I hate mowing the lawn. So finding out that while I’m mowing the grass is desperately releasing a chemical signal to summon parasitic wasps to attack me just gives me another excuse to put it off. If you can still see your feet, it’s fine, right?
Yes, scientists at Texas A&M have built upon early research the recognized the smell of cut grass as a distress signal, figuring out exactly what the grass is signalling.
“When there is need for protection, the plant signals the environment via the emission of volatile organic compounds, which are recognized as a feeding queue for parasitic wasps to come to the plant that is being eaten and lay eggs in the pest insect,” said Dr. Michael Kolomiets, Texas A&M AgriLife Research plant pathologist in College Station.

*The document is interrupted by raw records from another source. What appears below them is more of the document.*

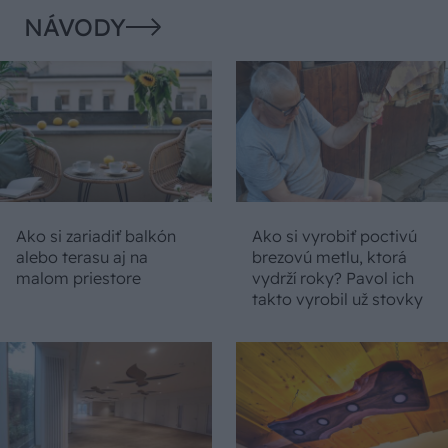
NÁVODY
Ako si zariadiť balkón
Ako si vyrobiť poctivú
alebo terasu aj na
brezovú metlu, ktorá
malom priestore
vydrží roky? Pavol ich
takto vyrobil už stovky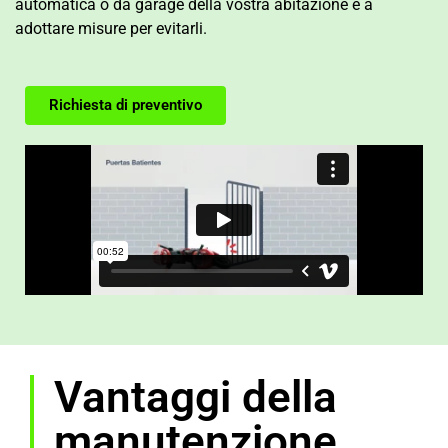
automatica o da garage della vostra abitazione e a
adottare misure per evitarli.
Richiesta di preventivo
Vantaggi della
manutenzione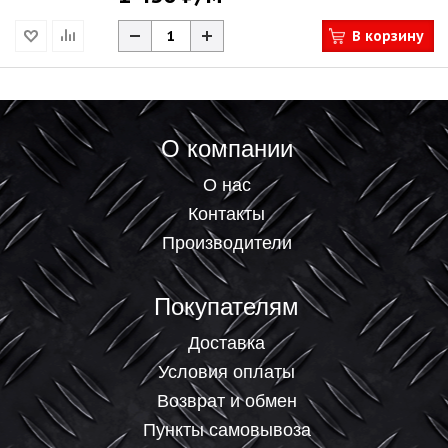
В корзину
О компании
О нас
Контакты
Производители
Покупателям
Доставка
Условия оплаты
Возврат и обмен
Пункты самовывоза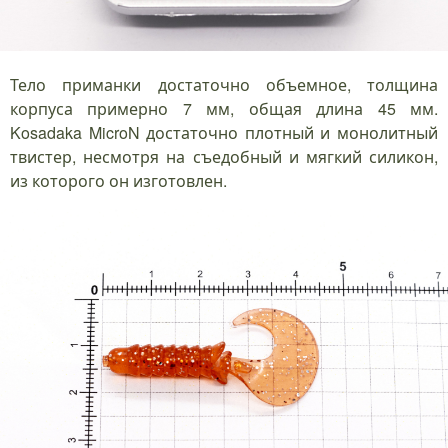
Тело приманки достаточно объемное, толщина
корпуса примерно 7 мм, общая длина 45 мм.
Kosadaka MicroN достаточно плотный и монолитный
твистер, несмотря на съедобный и мягкий силикон,
из которого он изготовлен.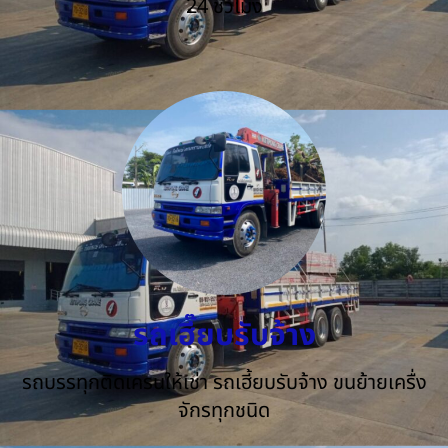
24 ชั่วโมง
รถเฮี๊ยบรับจ้าง
รถบรรทุกติดเครนให้เช่า รถเฮี้ยบรับจ้าง ขนย้ายเครื่ง
จักรทุกชนิด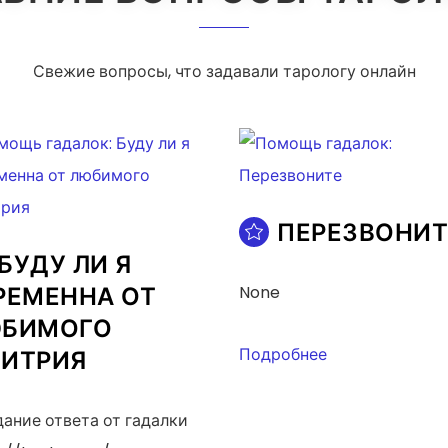
Свежие вопросы, что задавали тарологу онлайн
ПЕРЕЗВОНИТ
БУДУ ЛИ Я
РЕМЕННА ОТ
None
БИМОГО
Подробнее
ИТРИЯ
ание ответа от гадалки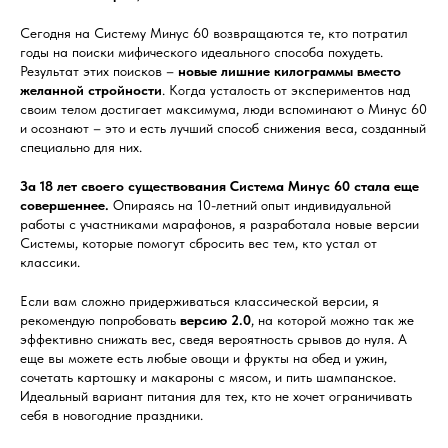
Сегодня на Систему Минус 60 возвращаются те, кто потратил
годы на поиски мифического идеального способа похудеть.
Результат этих поисков –
новые лишние килограммы вместо
желанной стройности
. Когда усталость от экспериментов над
своим телом достигает максимума, люди вспоминают о Минус 60
и осознают – это и есть лучший способ снижения веса, созданный
специально для них.
За 18 лет своего существования Система Минус 60 стала еще
совершеннее.
Опираясь на 10-летний опыт индивидуальной
работы с участниками марафонов, я разработала новые версии
Системы, которые помогут сбросить вес тем, кто устал от
классики.
Если вам сложно придерживаться классической версии, я
рекомендую попробовать
версию 2.0
, на которой можно так же
эффективно снижать вес, сведя вероятность срывов до нуля. А
еще вы можете есть любые овощи и фрукты на обед и ужин,
сочетать картошку и макароны с мясом, и пить шампанское.
Идеальный вариант питания для тех, кто не хочет ограничивать
себя в новогодние праздники.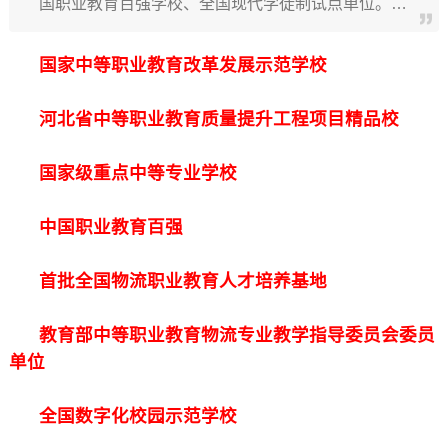
国职业教育百强学校、全国现代学徒制试点单位。…
国家中等职业教育改革发展示范学校
河北省中等职业教育质量提升工程项目精品校
国家级重点中等专业学校
中国职业教育百强
首批全国物流职业教育人才培养基地
教育部中等职业教育物流专业教学指导委员会委员
单位
全国数字化校园示范学校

With your lawnmower you’re probably safe, because the grass hasn’t evolved a defense against that. Yet.
Scientists painstakingly isolated the specific molecular signal, known as the green leaf volatile, plants like grass use to summon the protective wasps. They created mutant corn plants without the green leaf volatile and found they could mutilate them to their liking without signalling the wasps.
“We have provided genetic evidence that green leafy volatiles have this dual function — in the plant they activate production of insecticidal compounds, but also they have indirect defense capability because they send an SOS-type signal that results in attraction of parasitic wasp,” Kolomiets said.
Of course, figuring out the way these signals work is much more than scary trivia. Knowing the mechanism plants use to protect themselves will help scientists develop plant strains that are more resistant to insects and drought.